Babasının gidişini izlerken aklından tek bir şey geçiyordu.
Babanın daha çok zamanı mı kalmadı?
Bu ne anlama gelir?
Bu bir hastalık mı? Bu şeyler bir İlahi Yıldız Şövalyesi'nin bedenine zarar veremezdi. Yaşlılık mı? Bu, şu anda Cyron için mantıklı değildi.
Zihni boşaldı.
Geçici bir cümle değildi. Fakat Cyron bunu detaylı bir şekilde tartışmak istemediği için Jin daha fazla soru soramadı.

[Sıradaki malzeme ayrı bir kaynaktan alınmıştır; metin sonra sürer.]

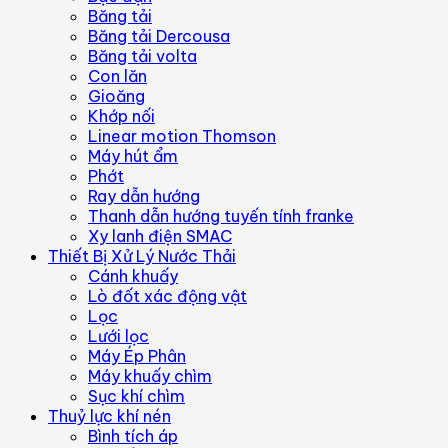
Băng tải
Băng tải Dercousa
Băng tải volta
Con lăn
Gioăng
Khớp nối
Linear motion Thomson
Máy hút ẩm
Phớt
Ray dẫn hướng
Thanh dẫn hướng tuyến tính franke
Xy lanh điện SMAC
Thiết Bị Xử Lý Nước Thải
Cánh khuấy
Lò đốt xác động vật
Lọc
Lưới lọc
Máy Ép Phân
Máy khuấy chìm
Sục khí chìm
Thuỷ lực khí nén
Bình tích áp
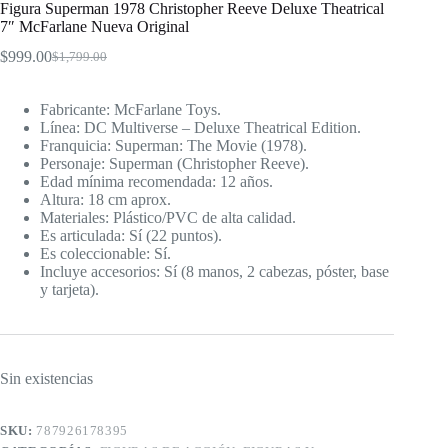
Figura Superman 1978 Christopher Reeve Deluxe Theatrical
7″ McFarlane Nueva Original
$
999.00
$
1,799.00
El
El
precio
precio
original
actual
Fabricante: McFarlane Toys.
era:
es:
Línea: DC Multiverse – Deluxe Theatrical Edition.
$1,799.00.
$999.00.
Franquicia: Superman: The Movie (1978).
Personaje: Superman (Christopher Reeve).
Edad mínima recomendada: 12 años.
Altura: 18 cm aprox.
Materiales: Plástico/PVC de alta calidad.
Es articulada: Sí (22 puntos).
Es coleccionable: Sí.
Incluye accesorios: Sí (8 manos, 2 cabezas, póster, base
y tarjeta).
Sin existencias
SKU:
787926178395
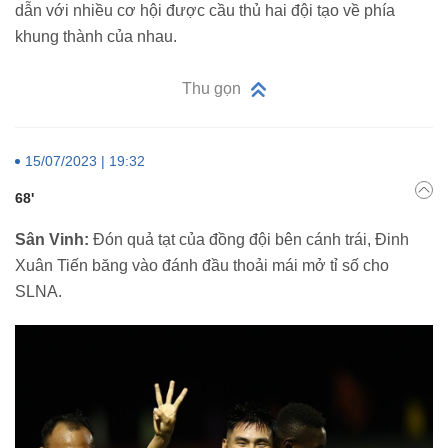
dẫn với nhiều cơ hội được cầu thủ hai đội tạo về phía
khung thành của nhau.
Thu gọn
15/07/2023 | 19:32
68'
Sân Vinh:
Đón quả tạt của đồng đội bên cánh trái, Đinh
Xuân Tiến băng vào đánh đầu thoải mái mở tỉ số cho
SLNA.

Jin, Cyron'un neden fazla vaktinin kalmadığını bilmese de babasının ne demek istediğini anlamıştı.
Babamın zamanı dolmadan önce patrik olmak için. ve ayrıca bana daha fazla şans vermeyeceğini veya doğrudan yardım etmeyeceğini söyledi.
Babasının mezardan ayrılırken geri dönmesi nedense yalnız hissettiriyordu. Jin'in Cyron'a karşı ilk kez böyle bir şey hissetmesiydi, kardeşlerinin bile daha önce hissetmediği bir şey.
Cyron'a karşı böyle şeyler hisseden tek kişiler, onunla birlikte savaşan önceki nesil kara şövalyeler ve gençliğinde Rosa'ydı.
Jin, mahzenlerde iken düşüncelerinin çoğunu netleştirdi. Ayrılmadan önce mana ile közler yarattı ve mahzenlerin içindeki mumları yaktı.
Daha sonra bayraktarların bulunduğu galeriye doğru yöneldi.